Guadalupe et ses parents sont partis s'installer à La Paz quand elle était encore enfant. C'est là qu'elle a grandi, puis a rencontré son mari juste avant de commencer ses études universitaires. Lorsqu'elle a commencé à avoir des enfants, elle a mis un terme à ses études pour se consacrer à leur éducation, tandis que son mari finissait son droit.

Toutes ces décisions ont porté leurs fruits. "Grâce aux efforts que nous avons faits, il nous a été possible d’assurer l’éducation de nos fils, qui ont maintenant de belles situations", déclare-t-elle avec fierté.

Il y a quatre ans, toutefois, lorsque ses fils ont commencé leur vie professionnelle, la famille a dû faire un choix difficile. Le mari de Guadalupe et sa famille, également originaires de Turco, possédaient encore des terres et des troupeaux de lamas dans la région. Dans les zones rurales boliviennes, les droits fonciers sont communaux et dépendent de l'utilisation des terres, de sorte que, en continuant de vivre loin, à La Paz, le ménage courait le risque de perdre les droits de pâturage familiaux. Il ne voulait pas perdre les droits et le troupeau que les parents s'étaient acharnés à constituer et à conserver. Guadalupe a donc décidé de rentrer à Turco et de prendre les choses en main.

Son mari et ses fils sont toutefois restés travailler à La Paz. "C'était à moi de rentrer à Turco, pour m'occuper de toutes nos affaires", explique-t-elle. "Tant d'années après que mes parents aient quitté la région pour donner à leur famille la possibilité d'avoir une vie meilleure, me voilà de retour, pour les mêmes raisons."

Guadalupe pilonne du charque (FIDA Bolivie / Juan Manuel Rada)

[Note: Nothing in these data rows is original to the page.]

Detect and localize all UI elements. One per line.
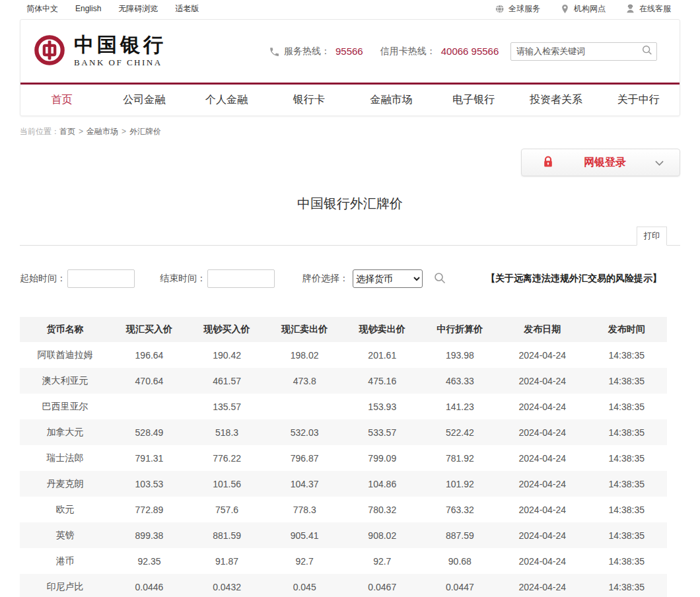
hotlines: 服务热线：95566 信用卡热线：40066 95566 xyxy=(269,46,499,57)
branch-locator-link[interactable]: 机构网点 xyxy=(560,3,606,15)
global-services-link[interactable]: 全球服务 xyxy=(495,3,540,15)
table-cell: 799.09 xyxy=(343,445,421,471)
print-button[interactable]: 打印 xyxy=(637,227,667,246)
table-cell: 193.98 xyxy=(421,342,499,368)
table-cell: 印尼卢比 xyxy=(20,574,110,597)
start-date-label: 起始时间： xyxy=(20,273,66,285)
topbar-link[interactable]: 无障碍浏览 xyxy=(118,4,158,13)
page-title: 中国银行外汇牌价 xyxy=(0,195,700,213)
nav-item[interactable]: 个人金融 xyxy=(186,93,268,107)
site-search xyxy=(510,42,657,61)
table-cell: 巴西里亚尔 xyxy=(20,394,110,419)
table-cell: 91.87 xyxy=(188,548,266,574)
risk-notice-link[interactable]: 【关于远离违法违规外汇交易的风险提示】 xyxy=(486,273,662,285)
column-header: 现钞卖出价 xyxy=(343,317,421,342)
table-cell: 153.93 xyxy=(343,394,421,419)
column-header: 中行折算价 xyxy=(421,317,499,342)
table-cell: 0.0446 xyxy=(110,574,188,597)
table-cell: 92.7 xyxy=(343,548,421,574)
table-cell: 2024-04-24 xyxy=(499,548,586,574)
nav-item[interactable]: 银行卡 xyxy=(267,93,350,107)
table-cell: 0.045 xyxy=(265,574,343,597)
credit-card-hotline-number: 40066 95566 xyxy=(441,46,499,57)
search-button[interactable] xyxy=(639,44,655,59)
end-date-label: 结束时间： xyxy=(160,273,206,285)
table-cell: 2024-04-24 xyxy=(499,497,586,522)
nav-item[interactable]: 投资者关系 xyxy=(515,93,598,107)
topbar-link[interactable]: English xyxy=(75,4,101,13)
globe-icon xyxy=(495,4,505,14)
table-cell: 英镑 xyxy=(20,522,110,548)
column-header: 现汇买入价 xyxy=(110,317,188,342)
bank-logo[interactable]: 中国银行 BANK OF CHINA xyxy=(34,34,166,69)
table-cell: 澳大利亚元 xyxy=(20,368,110,394)
table-cell: 14:38:35 xyxy=(586,394,667,419)
table-cell: 2024-04-24 xyxy=(499,368,586,394)
table-cell: 2024-04-24 xyxy=(499,419,586,445)
breadcrumb-prefix: 当前位置： xyxy=(20,127,59,136)
topbar-link[interactable]: 简体中文 xyxy=(26,4,58,13)
boc-emblem-icon xyxy=(34,34,65,69)
topbar-link[interactable]: 适老版 xyxy=(175,4,199,13)
breadcrumb-item[interactable]: 首页 xyxy=(59,127,75,136)
table-cell: 796.87 xyxy=(265,445,343,471)
lock-icon xyxy=(542,155,555,170)
rate-search-button[interactable] xyxy=(432,271,448,287)
start-date-input[interactable] xyxy=(67,269,135,288)
service-hotline-number: 95566 xyxy=(335,46,363,57)
table-cell: 887.59 xyxy=(421,522,499,548)
table-cell: 532.03 xyxy=(265,419,343,445)
search-input[interactable] xyxy=(510,42,657,61)
end-date-input[interactable] xyxy=(207,269,275,288)
table-cell: 908.02 xyxy=(343,522,421,548)
breadcrumb-item[interactable]: 外汇牌价 xyxy=(129,127,161,136)
nav-item[interactable]: 公司金融 xyxy=(103,93,186,107)
table-cell: 780.32 xyxy=(343,497,421,522)
exchange-rate-table: 货币名称现汇买入价现钞买入价现汇卖出价现钞卖出价中行折算价发布日期发布时间 阿联… xyxy=(20,317,667,597)
table-cell: 772.89 xyxy=(110,497,188,522)
breadcrumb-separator: > xyxy=(79,127,83,136)
currency-select[interactable]: 选择货币 xyxy=(353,269,423,288)
table-cell: 776.22 xyxy=(188,445,266,471)
ebanking-login-button[interactable]: 网银登录 xyxy=(521,149,680,176)
nav-item[interactable]: 首页 xyxy=(20,93,103,107)
table-cell: 14:38:35 xyxy=(586,419,667,445)
table-cell: 101.92 xyxy=(421,471,499,497)
table-cell: 2024-04-24 xyxy=(499,394,586,419)
site-header: 中国银行 BANK OF CHINA 服务热线：95566 信用卡热线：4006… xyxy=(20,19,680,116)
table-row: 丹麦克朗103.53101.56104.37104.86101.922024-0… xyxy=(20,471,667,497)
table-cell: 781.92 xyxy=(421,445,499,471)
table-cell: 2024-04-24 xyxy=(499,522,586,548)
table-header: 货币名称现汇买入价现钞买入价现汇卖出价现钞卖出价中行折算价发布日期发布时间 xyxy=(20,317,667,342)
table-row: 英镑899.38881.59905.41908.02887.592024-04-… xyxy=(20,522,667,548)
nav-item[interactable]: 关于中行 xyxy=(597,93,680,107)
table-cell: 778.3 xyxy=(265,497,343,522)
breadcrumb-item[interactable]: 金融市场 xyxy=(87,127,118,136)
table-cell: 757.6 xyxy=(188,497,266,522)
location-pin-icon xyxy=(560,4,570,14)
table-cell: 533.57 xyxy=(343,419,421,445)
table-cell: 14:38:35 xyxy=(586,548,667,574)
table-cell: 198.02 xyxy=(265,342,343,368)
logo-english-name: BANK OF CHINA xyxy=(74,57,166,68)
filter-bar: 起始时间： 结束时间： 牌价选择： 选择货币 【关于远离违法违规外汇交易的风险提… xyxy=(20,269,680,288)
global-services-label: 全球服务 xyxy=(508,3,540,15)
logo-text: 中国银行 BANK OF CHINA xyxy=(74,35,166,68)
online-service-link[interactable]: 在线客服 xyxy=(625,3,671,15)
rate-select-label: 牌价选择： xyxy=(302,273,349,285)
table-cell: 141.23 xyxy=(421,394,499,419)
table-cell: 475.16 xyxy=(343,368,421,394)
table-cell: 899.38 xyxy=(110,522,188,548)
column-header: 发布日期 xyxy=(499,317,586,342)
table-cell: 528.49 xyxy=(110,419,188,445)
table-cell: 14:38:35 xyxy=(586,342,667,368)
branch-locator-label: 机构网点 xyxy=(574,3,606,15)
nav-item[interactable]: 金融市场 xyxy=(350,93,433,107)
table-cell xyxy=(110,394,188,419)
table-cell: 0.0432 xyxy=(188,574,266,597)
table-cell: 463.33 xyxy=(421,368,499,394)
table-cell: 92.35 xyxy=(110,548,188,574)
topbar-left-links: 简体中文English无障碍浏览适老版 xyxy=(26,3,216,15)
nav-item[interactable]: 电子银行 xyxy=(433,93,515,107)
search-icon xyxy=(433,277,446,287)
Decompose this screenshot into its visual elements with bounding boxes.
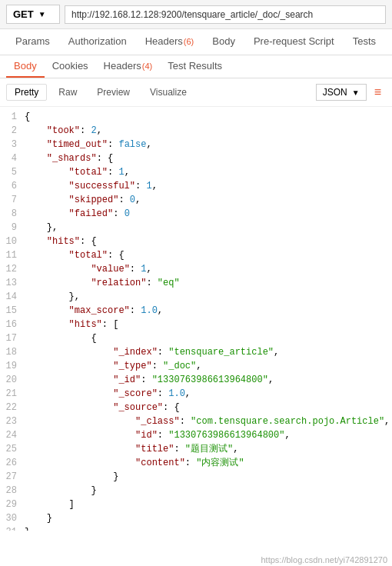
- code-line: 9 },: [0, 221, 392, 235]
- code-line: 20 "_id": "1330763986613964800",: [0, 373, 392, 387]
- line-content: "_index": "tensquare_article",: [25, 345, 392, 359]
- raw-button[interactable]: Raw: [50, 84, 85, 101]
- nav-tab-authorization[interactable]: Authorization: [59, 29, 136, 55]
- line-content: "_shards": {: [25, 151, 392, 165]
- line-number: 12: [0, 262, 25, 276]
- code-line: 31}: [0, 525, 392, 531]
- line-content: "content": "内容测试": [25, 456, 392, 470]
- line-number: 25: [0, 442, 25, 456]
- line-content: "took": 2,: [25, 124, 392, 138]
- line-number: 10: [0, 235, 25, 248]
- line-content: },: [25, 221, 392, 235]
- code-line: 5 "total": 1,: [0, 165, 392, 179]
- line-content: "total": {: [25, 248, 392, 262]
- line-number: 30: [0, 511, 25, 525]
- line-content: }: [25, 511, 392, 525]
- nav-tab-params[interactable]: Params: [6, 29, 59, 55]
- line-content: "value": 1,: [25, 262, 392, 276]
- code-line: 4 "_shards": {: [0, 151, 392, 165]
- code-line: 13 "relation": "eq": [0, 276, 392, 290]
- sub-tab-test-results[interactable]: Test Results: [160, 55, 230, 78]
- line-number: 13: [0, 276, 25, 290]
- code-line: 12 "value": 1,: [0, 262, 392, 276]
- sub-tab-body[interactable]: Body: [6, 55, 45, 78]
- code-line: 23 "_class": "com.tensquare.search.pojo.…: [0, 415, 392, 428]
- json-format-arrow-icon: ▼: [352, 88, 360, 97]
- line-content: "hits": [: [25, 318, 392, 331]
- line-content: }: [25, 470, 392, 484]
- json-format-select[interactable]: JSON ▼: [316, 84, 367, 101]
- format-bar: Pretty Raw Preview Visualize JSON ▼ ≡: [0, 78, 392, 107]
- visualize-button[interactable]: Visualize: [141, 84, 195, 101]
- line-number: 2: [0, 124, 25, 138]
- line-number: 4: [0, 151, 25, 165]
- line-number: 29: [0, 498, 25, 511]
- url-bar: GET ▼: [0, 0, 392, 29]
- line-number: 7: [0, 193, 25, 207]
- code-line: 24 "id": "1330763986613964800",: [0, 428, 392, 442]
- line-number: 9: [0, 221, 25, 235]
- line-number: 6: [0, 179, 25, 193]
- line-content: "id": "1330763986613964800",: [25, 428, 392, 442]
- line-content: "successful": 1,: [25, 179, 392, 193]
- code-line: 7 "skipped": 0,: [0, 193, 392, 207]
- line-number: 22: [0, 401, 25, 415]
- json-format-label: JSON: [323, 87, 347, 98]
- line-number: 28: [0, 484, 25, 498]
- line-content: "max_score": 1.0,: [25, 304, 392, 318]
- line-number: 8: [0, 207, 25, 221]
- nav-tabs: Params Authorization Headers(6) Body Pre…: [0, 29, 392, 55]
- line-content: "_type": "_doc",: [25, 359, 392, 373]
- watermark: https://blog.csdn.net/yi742891270: [256, 554, 392, 566]
- line-number: 20: [0, 373, 25, 387]
- sub-tab-cookies[interactable]: Cookies: [45, 55, 96, 78]
- wrap-icon[interactable]: ≡: [370, 83, 386, 102]
- line-number: 24: [0, 428, 25, 442]
- line-content: "_class": "com.tensquare.search.pojo.Art…: [25, 415, 392, 428]
- line-content: ]: [25, 498, 392, 511]
- line-number: 15: [0, 304, 25, 318]
- nav-tab-headers[interactable]: Headers(6): [136, 29, 204, 55]
- code-line: 30 }: [0, 511, 392, 525]
- line-content: "skipped": 0,: [25, 193, 392, 207]
- url-input[interactable]: [65, 5, 386, 24]
- code-line: 21 "_score": 1.0,: [0, 387, 392, 401]
- code-line: 1{: [0, 110, 392, 124]
- line-content: "failed": 0: [25, 207, 392, 221]
- code-line: 16 "hits": [: [0, 318, 392, 331]
- nav-tab-pre-request[interactable]: Pre-request Script: [244, 29, 344, 55]
- line-number: 19: [0, 359, 25, 373]
- code-line: 26 "content": "内容测试": [0, 456, 392, 470]
- line-content: }: [25, 484, 392, 498]
- code-line: 11 "total": {: [0, 248, 392, 262]
- line-number: 5: [0, 165, 25, 179]
- line-number: 17: [0, 331, 25, 345]
- line-number: 21: [0, 387, 25, 401]
- code-line: 15 "max_score": 1.0,: [0, 304, 392, 318]
- code-line: 28 }: [0, 484, 392, 498]
- code-line: 25 "title": "题目测试",: [0, 442, 392, 456]
- line-content: "hits": {: [25, 235, 392, 248]
- preview-button[interactable]: Preview: [88, 84, 138, 101]
- line-content: {: [25, 110, 392, 124]
- line-number: 31: [0, 525, 25, 531]
- line-number: 16: [0, 318, 25, 331]
- code-line: 29 ]: [0, 498, 392, 511]
- line-number: 3: [0, 138, 25, 151]
- line-content: {: [25, 331, 392, 345]
- line-content: "_id": "1330763986613964800",: [25, 373, 392, 387]
- method-label: GET: [13, 8, 34, 20]
- nav-tab-body[interactable]: Body: [203, 29, 244, 55]
- code-line: 19 "_type": "_doc",: [0, 359, 392, 373]
- code-line: 6 "successful": 1,: [0, 179, 392, 193]
- nav-tab-tests[interactable]: Tests: [344, 29, 385, 55]
- line-content: }: [25, 525, 392, 531]
- pretty-button[interactable]: Pretty: [6, 84, 47, 101]
- code-line: 22 "_source": {: [0, 401, 392, 415]
- line-content: "total": 1,: [25, 165, 392, 179]
- method-select[interactable]: GET ▼: [6, 5, 60, 24]
- code-line: 10 "hits": {: [0, 235, 392, 248]
- sub-tab-headers[interactable]: Headers(4): [96, 55, 161, 78]
- code-line: 8 "failed": 0: [0, 207, 392, 221]
- code-line: 14 },: [0, 290, 392, 304]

Après s'être installée à Turco, Guadalupe a noué des liens d’amitié avec quelques femmes qui lui ont montré comment produire du charque – viande de lama pilonnée, séchée et salée qui est une denrée de base des communautés rurales andines. C'est ainsi que Guadalupe Moller est devenue membre de l'association de productrices agro-alimentaires Suma Kullakas Turco (ADEPASUT), qui se consacre à la transformation de produits de viande de lama.

Guadalupe a commencé avec un troupeau de 120 lamas et alpagas – un nombre non négligeable – pour produire du charque, au départ par des moyens manuels. Elle a eu du mal à démarrer. "Je vendais mes articles ici et là, mais je ne gagnais pas vraiment d’argent", explique-t-elle.

Guadalupe et les autres membres d’ADEPASUT ont alors cherché comment obtenir des prix plus élevés – en partant du principe que, si elles joignaient leurs efforts, elles seraient toutes rapidement récompensées. Il leur fallait toutefois trouver un système répondant aux besoins des membres du groupe qui, parce qu’elles avaient des enfants en bas âge, ne pouvaient pas régulièrement s’absenter de leur foyer. Elles ont donc décidé, non pas d'investir dans des matériels centralisés, mais d'installer des machines de transformation de charque chez elles.

Le projet Empoderar-Deti, qui est un programme du Ministère du développement rural et des terres, leur a fourni les équipements nécessaires pour commencer. Les membres de l'association ont toutefois dû surmonter d’autres problèmes: les équipements qu’elles avaient obtenus étaient très rudimentaires, et elles avaient toujours besoin d'aide pour accroître l'efficacité de leur production, améliorer les conditionnements et se faire connaître. C’est alors que Pro-Camélidos est venu à leur secours. ADEPASUT a pu, grâce à son appui, acheter de nouvelles machines de transformation.

Une membre d’ADEPASUT utilise la nouvelle machine pour produire du charque (FIDA Bolivie / Juan Manuel Rada)

"L'appui que nous a apporté Pro-Camélidos a été crucial. Avant, il était douloureux de pilonner la viande avec des marteaux et des pierres. Nous avions mal aux épaules et nous ne pouvions pas transformer de grandes quantités de viande parce que nos bras finissaient par être trop fatigués. Nous arrivions à grand-peine à produire 14 kilogrammes de charque par jour et nous étions épuisées. Les nouvelles machines nous permettent de travailler plus vite et nous pouvons produire et conditionner jusqu'à 35 kilogrammes de viande par jour – en bien moins de temps", explique Guadalupe.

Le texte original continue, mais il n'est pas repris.